Leaving the images behind, copy every line of the records exactly.

[Stored records]
════

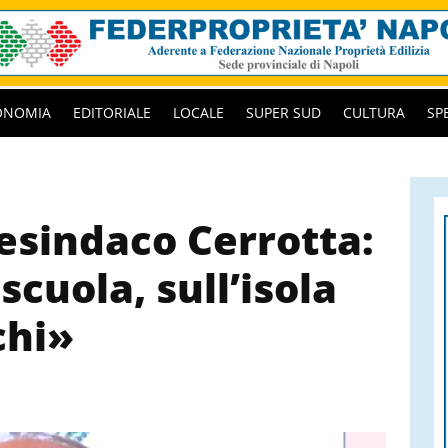
ONOMIA
EDITORIALE
LOCALE
SUPER SUD
CULTURA
SP
cesindaco Cerrotta:
scuola, sull’isola
chi»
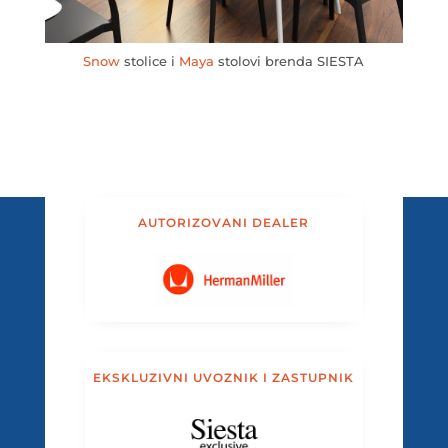
Snow
stolice i
Maya
stolovi brenda SIESTA
AUTORIZOVANI DEALER
EKSKLUZIVNI UVOZNIK I ZASTUPNIK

════

ANSWER FOR THIS EXERCISE:
ONOMIA
EDITORIALE
LOCALE
SUPER SUD
CULTURA
SP
cesindaco Cerrotta:
scuola, sull’isola
chi»
Snow
stolice i
Maya
stolovi brenda SIESTA
AUTORIZOVANI DEALER
EKSKLUZIVNI UVOZNIK I ZASTUPNIK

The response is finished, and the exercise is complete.